Michael: People find ways to get to me, Roy Rosen, and Dr. Ashe — no challenge there. We’re pretty public figures. So, we encourage them to reach out and share their ideas and their thoughts. And we look at them all. Whether it’s patient care and engagement or access to care, all of these are things we’re readily looking at on a daily basis to try and improve upon. We’ve made a lot of advances because of the pandemic and there’s more to come. This spirit of being able to introduce things that were once thought to be not possible is amazing — Who would’ve thought you could go from 300 to 8,000 tele-visits? But when you focus on it, you can get it done.
We do have many people that reach out to us and find their way into the Penn Medicine ecosystem. It might be through a friend working here or a Board Member or via some other channel, and it just arrives. The first few times, we took a stab at trying to figure this out on the basis of the recommendations but realized that just because a person says they’re good doesn’t mean they necessarily are. We spent a lot of cycles trying to understand the firm’s stability, their product and their ability to need support, secure any data that we might share with them, their potential for long-term sustainability and had our misses.
So, we introduced a multidisciplinary committee that I Co-chair with Roy Rosen from the Center of Innovation Health Care Innovation, and we call it the New Technology Review. And before we go too far with any new potential partner, we ask them to present to the committee in a one-on-one to better understand their capabilities. This has dramatically lowered our misses, improved efficiency, communication, and efficacy as we move forward with some of these newer technologies and firms. We’ve managed to smooth the waters here and keep people focused on what’s most important.

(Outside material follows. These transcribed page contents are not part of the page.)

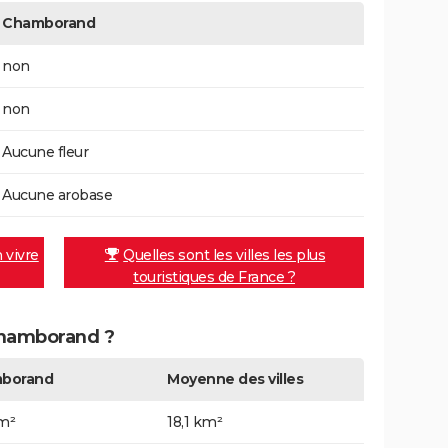
Chamborand
non
non
Aucune fleur
Aucune arobase
n vivre
Quelles sont les villes les plus
touristiques de France ?
 Chamborand ?
borand
Moyenne des villes
km²
18,1 km²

Q: When you get new solutions, they should be compatible with your overall technology environment which can be quite a challenge. What are the top challenges you’ve overcome when harnessing innovation from the marketplace versus innovation from within your existing technology partnerships?
Michael: It’s the overselling, overpromising and then, under-delivering though some of the firms have been really solid. The sales teams or business development teams have a great vision, but on the flip side, they don’t really have the delivery mechanism tied to it. So, you end up short and that’s where my team ends up having to cover and pick up the slack, because by then, the idea has been sold and budgeted. Leaderships expects some results, after all. That to me is one of the biggest problems we’ve experienced.
Q: You’ve made great strides with your data analytics program and how you’re harnessing genomic. What is the overall mission for your data and analytics group? How are you supporting — the academic, the research and the healthcare delivery sides? What are some of the big successes or learnings you’ve had?
Michael: I’m not the greatest one with vision, but my team is using that construct of a common system — centrally managed and collaboratively installed. If you keep that as the overriding umbrella, then, the spirit around analytics was that we needed a centralized location where we could house patient care data, research data — biobanking, bio tissue, genomic data, and any other types of demographic data. That’s Penn GNP (Penn Genomics and Phenotype). That data is initially loaded in a raw format, so, if someone wants to reach in and grab raw data, they can if they’re savvy enough to do that.
We then move up a tier and we synthesize that raw data and homogenize it into common data definitions – a common data model accessible with common tools and probably a little easier then, for an end-user to reach in and grab what they want at some point. But again, it’s a common location that we’re zeroed-in on.
Finally, what we will do is move that data off into data mart so we might have patient safety and a quality mart. We might have a clinical care art. We might have a research mark that has just that specific domain data associated with it. We do all this now through the Azure Cloud, which we found again makes access to the data even easier through the utilization of standard tools that are accessible to all.
Our goal is to have our end users be less reliant on our data access team and more reliant on themselves through self-service. That may be a big lift for us as it is for many other organizations. How we communicate and educate that end user community and liberate the data for their use so that they’re not as dependent upon us is critical.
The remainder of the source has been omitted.